In particular, there are three cases we consider important to highlight for merging different lattice snapshots. The first one, depicted in Fig. 3, is the one in which the goal is to merge \(\mathcal {L}_{k,l}\) with \(\mathcal {L}_{l+1,m}\). The second one, depicted in Fig. 4, is the one where the goal is to merge \(\mathcal {L}_{k,l}\) and \(\mathcal {L}_{n,m}\) and \(l < n\) i.e., there is at least one element outside the covered range. And the last one, depicted in Fig. 5, is the one in which the goal is to merge two snapshots \(\mathcal {L}_{k,l}\), and \(\mathcal {L}_{n,m}\), where \(k \le l\), \(n \le m\), and \(n < l\). The separation in cases is thought with two things in mind (1) Computation: in case there is repeated information between the two snapshots, the computation cost of merging might be reduced in comparison with the case in which both snapshots are completely disjoint. (2) Interpretation: what should be the interpretation of the result when merging two snapshots that are not contiguous?

Fig. 3.
figure 3

Contiguous lattice snapshots merge.

Fig. 4.
figure 4

Spaced lattice snapshots merge case.

Fig. 5.
figure 5

Intersected snapshots merge case.

Regarding the model, the main problem is that although we could use incremental algorithms to calculate their lattices, at some point the k would be so large that even performing one more update would be too costly, either in time or in space. Thus, for a flexible method whose goal is to run infinitely, it is mandatory to consider “forgetting” objects, attributes, or concepts. Nevertheless, doing so implies potentially losing relevant information, meaning that it is equally necessary to have a way of merging different snapshots of the stream, as suggested in [5]. Although one option is to simply join the intervals, remove duplicates, and apply the algorithm to the result, it could be possible that there are not enough resources to run the algorithm with such an input. Moreover, considering that a lattice for each interval has already been calculated, maybe working with them would be more efficient than recalculating everything from the ground up.
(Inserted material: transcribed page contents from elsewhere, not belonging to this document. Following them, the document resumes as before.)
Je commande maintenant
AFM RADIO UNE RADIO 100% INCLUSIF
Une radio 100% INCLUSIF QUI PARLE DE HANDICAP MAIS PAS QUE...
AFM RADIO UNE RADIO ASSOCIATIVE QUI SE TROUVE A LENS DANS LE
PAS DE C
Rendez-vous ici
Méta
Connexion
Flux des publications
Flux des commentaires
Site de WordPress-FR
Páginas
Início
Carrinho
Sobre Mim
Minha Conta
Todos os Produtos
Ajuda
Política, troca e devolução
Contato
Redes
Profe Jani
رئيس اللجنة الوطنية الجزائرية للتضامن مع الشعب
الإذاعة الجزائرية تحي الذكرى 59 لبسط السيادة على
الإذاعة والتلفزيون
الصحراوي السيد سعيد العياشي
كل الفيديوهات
Considering this, we say that a method is flexibly scalable for knowledge extraction in data stream processing, if it allows running in the data stream infinitely, and it provides a way of considering “forgotten” information without the necessity to recalculate or traverse the whole lattice.
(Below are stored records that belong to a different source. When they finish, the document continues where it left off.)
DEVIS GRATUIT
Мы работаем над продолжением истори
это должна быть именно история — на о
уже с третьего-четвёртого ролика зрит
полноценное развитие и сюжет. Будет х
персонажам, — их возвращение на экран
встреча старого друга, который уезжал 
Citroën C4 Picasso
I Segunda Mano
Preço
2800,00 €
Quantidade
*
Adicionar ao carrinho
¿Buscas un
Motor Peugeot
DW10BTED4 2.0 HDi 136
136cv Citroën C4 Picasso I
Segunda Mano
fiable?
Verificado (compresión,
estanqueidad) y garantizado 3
3.1.1 Merge Problem in the OTM.

As defined in [2] and in the previous section, the data stream model merges FCA with Conceptual Time Systems by indexing the timestamped objects adding a time variable to the subject of the formal context, i.e., \(g_{t_i}\) with \(g \in G\). In this definition, t represents a time window, \(i \in \mathbb {N}\), and \(g_{t_i}\) is the latest observation g occurring in the time window assigned to that specific time variable. The larger the time window, the more general the study, the smaller, the more detailed it is. Formally (based on [11]):

  • g represents a type of observation, e.g., change in temperature of the environment,

  • \(t_i\) is the i-th element in a discretization of time with the time window t,

  • \(g_{t_i}\) is the last occurrence of g in the time \(t_i\),

  • \(t_i\) precedes \(t_j\) if \(i < j\) for any two \(i,j \in \mathbb {N}\).

Definition 4

(Definition 3.4 in [2]). The intention of an object O at time \(t_i\) is defined as

$$\begin{aligned} i\{O_{t_i}\} = \{ m \mid m \in M \wedge O_{t_i}Im \} \end{aligned}$$

which is the set of all attributes of that particular object at time \(t_i\).

Definition 5

A Temporal Lattice \(\mathcal {L}^{t}\) is a pair \((\mathcal {L}, E^t)\) where \(\mathcal {L} = (\mathcal {C}, \le )\) is a concepts lattice and \(E^t\) is a set of temporal edges (see Definition 6).

Definition 6

(Based on the definition 3.7 in [2]). Given the set of concepts \(\mathcal {C}\), a Temporal Edge \(e_{ij}^t \in E^t\) is a pair \((C_i, C_j) \in \mathcal {C} \times \mathcal {C}\) iff there exist two objects \(g_{t_s} \in C_i\) and \(g_{t_k} \in C_j\) such that the time \(t_s\) precedes the time \(t_k\).

The temporal edges have a weight associated with the time granule size function \(\Delta t : E^t \rightarrow \mathbb {R}\) defined by \(\Delta t(e_{ij}^t) = 1/|t_{s'}-t_{k'} |\). Furthermore, they define a function that filters edges that are not so representative, called Temporal Edge Support (TES). For the purpose of this work, we would consider the function, but without any particular definition.

Definition 7

(Definition 3.9 in [2]). A temporal path is defined as a path \(\pi = (C_s,\ldots ,C_t) \in \mathcal {C} \times \mathcal {C} \times \ldots \mathcal {C}\), such that there exist a temporal edge \(e_{ij}^t \in E^{t}\) for \(s \le i \le j \le t\).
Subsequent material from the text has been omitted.